What needs to be done → Output the lines below from the one containing "Answer in <instances>...</instances>. Can" through the end of the listing, inclusive, exactly as they appear, and nothing further.

^^^^

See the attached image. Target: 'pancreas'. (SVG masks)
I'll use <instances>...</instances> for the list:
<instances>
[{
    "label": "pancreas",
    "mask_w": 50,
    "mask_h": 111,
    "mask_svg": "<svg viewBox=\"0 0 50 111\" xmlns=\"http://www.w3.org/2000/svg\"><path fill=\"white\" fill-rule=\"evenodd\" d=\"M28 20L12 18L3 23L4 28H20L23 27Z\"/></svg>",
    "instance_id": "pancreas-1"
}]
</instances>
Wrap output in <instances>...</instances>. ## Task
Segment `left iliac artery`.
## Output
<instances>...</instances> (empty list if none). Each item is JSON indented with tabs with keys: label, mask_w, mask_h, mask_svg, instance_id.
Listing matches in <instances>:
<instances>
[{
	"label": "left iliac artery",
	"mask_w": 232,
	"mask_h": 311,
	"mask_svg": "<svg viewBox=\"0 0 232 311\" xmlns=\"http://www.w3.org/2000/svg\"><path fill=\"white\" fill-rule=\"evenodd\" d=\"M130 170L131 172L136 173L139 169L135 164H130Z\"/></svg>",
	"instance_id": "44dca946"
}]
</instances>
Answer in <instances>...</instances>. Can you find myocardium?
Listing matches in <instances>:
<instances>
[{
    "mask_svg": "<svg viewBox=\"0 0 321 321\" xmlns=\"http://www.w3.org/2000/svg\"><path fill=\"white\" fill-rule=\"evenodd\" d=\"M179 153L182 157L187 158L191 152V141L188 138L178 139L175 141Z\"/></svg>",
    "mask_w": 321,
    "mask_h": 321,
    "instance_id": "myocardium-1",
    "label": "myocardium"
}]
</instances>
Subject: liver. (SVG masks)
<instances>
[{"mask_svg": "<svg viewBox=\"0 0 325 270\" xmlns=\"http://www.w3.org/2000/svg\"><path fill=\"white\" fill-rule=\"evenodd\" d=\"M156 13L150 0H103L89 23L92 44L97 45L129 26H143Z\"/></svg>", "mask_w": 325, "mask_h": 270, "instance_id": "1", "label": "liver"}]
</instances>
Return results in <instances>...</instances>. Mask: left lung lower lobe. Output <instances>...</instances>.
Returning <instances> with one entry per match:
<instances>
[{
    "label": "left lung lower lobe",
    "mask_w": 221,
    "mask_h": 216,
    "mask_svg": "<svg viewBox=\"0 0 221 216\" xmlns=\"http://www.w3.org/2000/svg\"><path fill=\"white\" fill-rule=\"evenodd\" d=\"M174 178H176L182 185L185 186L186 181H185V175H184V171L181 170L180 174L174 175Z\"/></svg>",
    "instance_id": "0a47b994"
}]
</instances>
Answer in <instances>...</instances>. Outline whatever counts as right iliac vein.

^^^^

Exercise response →
Answer in <instances>...</instances>. Can you find myocardium?
Listing matches in <instances>:
<instances>
[{
    "mask_svg": "<svg viewBox=\"0 0 321 321\" xmlns=\"http://www.w3.org/2000/svg\"><path fill=\"white\" fill-rule=\"evenodd\" d=\"M179 153L182 157L187 158L191 152V141L188 138L178 139L175 141Z\"/></svg>",
    "mask_w": 321,
    "mask_h": 321,
    "instance_id": "myocardium-1",
    "label": "myocardium"
}]
</instances>
Subject: liver. (SVG masks)
<instances>
[{"mask_svg": "<svg viewBox=\"0 0 325 270\" xmlns=\"http://www.w3.org/2000/svg\"><path fill=\"white\" fill-rule=\"evenodd\" d=\"M156 13L150 0H103L89 23L92 44L97 45L129 26H143Z\"/></svg>", "mask_w": 325, "mask_h": 270, "instance_id": "1", "label": "liver"}]
</instances>
Return results in <instances>...</instances>. Mask: left lung lower lobe. Output <instances>...</instances>.
Returning <instances> with one entry per match:
<instances>
[{
    "label": "left lung lower lobe",
    "mask_w": 221,
    "mask_h": 216,
    "mask_svg": "<svg viewBox=\"0 0 221 216\" xmlns=\"http://www.w3.org/2000/svg\"><path fill=\"white\" fill-rule=\"evenodd\" d=\"M174 178H176L182 185L185 186L186 181H185V175H184V171L181 170L180 174L174 175Z\"/></svg>",
    "instance_id": "0a47b994"
}]
</instances>
Answer in <instances>...</instances>. Outline whatever counts as right iliac vein.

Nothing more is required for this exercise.